Together the results suggest that JMJD2A/JMJD-2 modulate replication timing by opposing reduced DNA accessibility to the replication machinery in DNA domains that are decorated by H3K9 trimethylation and HP1γ (Figure 1). It remains to be determined whether the activation of DNA damage checkpoint and apoptosis in jmjd-2−/− cells result from a widespread failure to complete DNA replication or from a failure to do so at specific heterochromatic regions, analogous to human satellite repeats. The findings also add to an emerging body of evidence that suggests distinct roles for different HP1 proteins in regulation of DNA replication and other heterochromatin functions, which may relate to protein interactions and/or genomic location. For example, the two fission yeast homologs, Swi6 and Chp2, play distinct roles in replication of heterochromatin and gene silencing (Hayashi et al., 2009; Motamedi et al., 2008).
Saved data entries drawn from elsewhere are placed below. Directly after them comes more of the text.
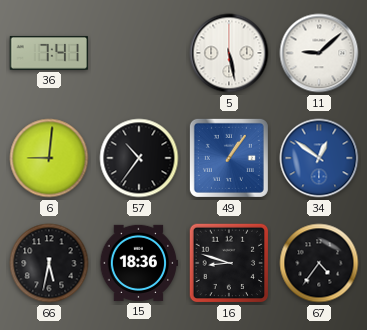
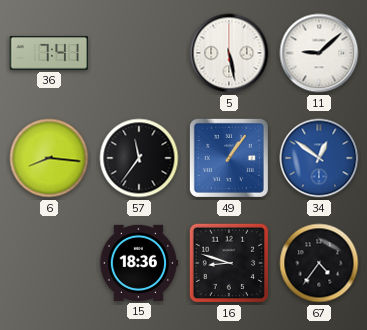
6: 9:01 -> 8:16
57: 10:36 -> 11:36
66: 5:32 -> none
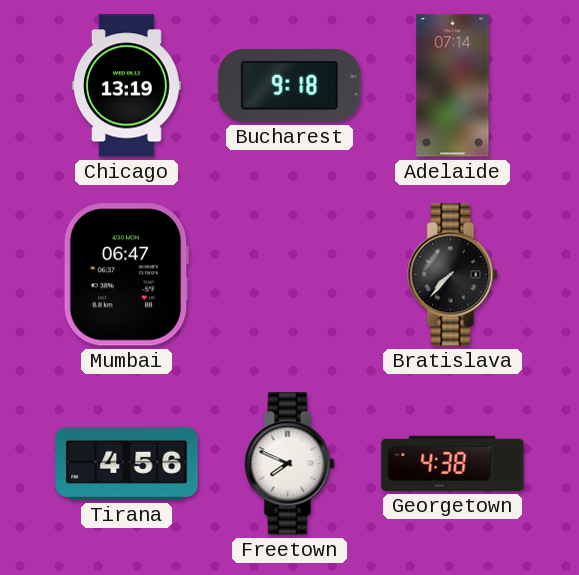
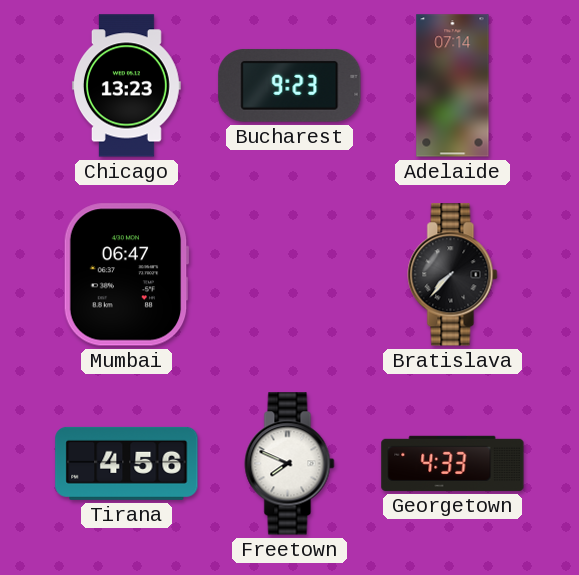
Chicago: 13:19 -> 13:23
Bucharest: 9:18 -> 9:23
Georgetown: 4:38 -> 4:33
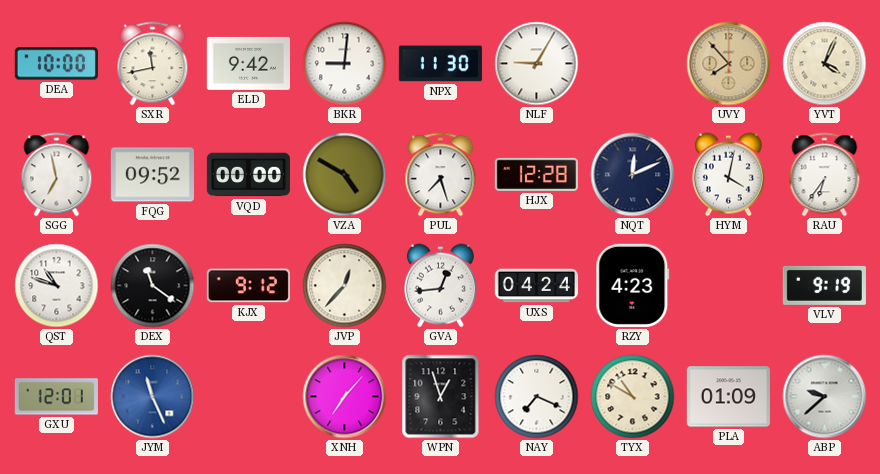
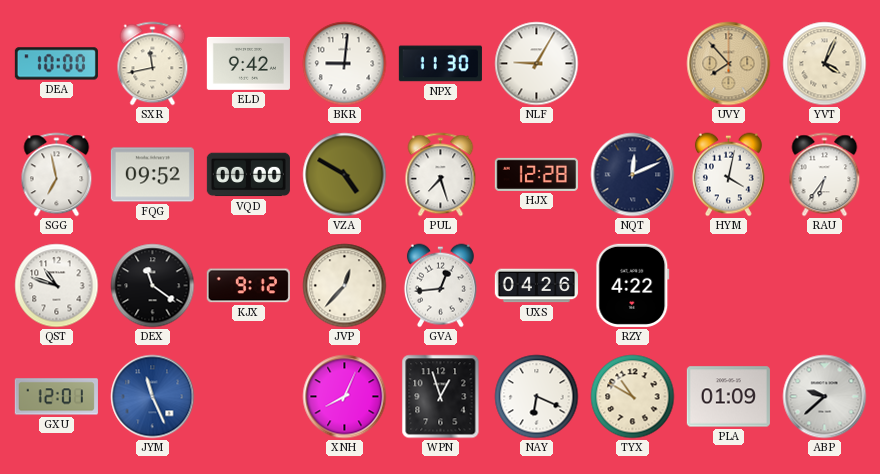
UXS: 04:24 -> 04:26
RZY: 4:23 -> 4:22
VLV: 9:19 -> none
XNH: 7:07 -> 8:04
NAY: 7:19 -> 6:19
Swi6HP1 specifically recruits the Cdc7 kinase to promote origin firing and early replication of heterochromatin at pericentromeric DNA regions and the mating type locus (Hayashi et al., 2009). Surprisingly, Black et al. found that deletion of the worm HP1γ homolog (HPL-2) had the same delayed replication phenotypes as jmjd-2−/− cells, suggesting that intricacies in the balance between the two worm HP1 proteins are also important for proper replication timing. We can therefore look forward to future studies that will explore possible direct links between different HP1 proteins and activation or silencing of DNA replication.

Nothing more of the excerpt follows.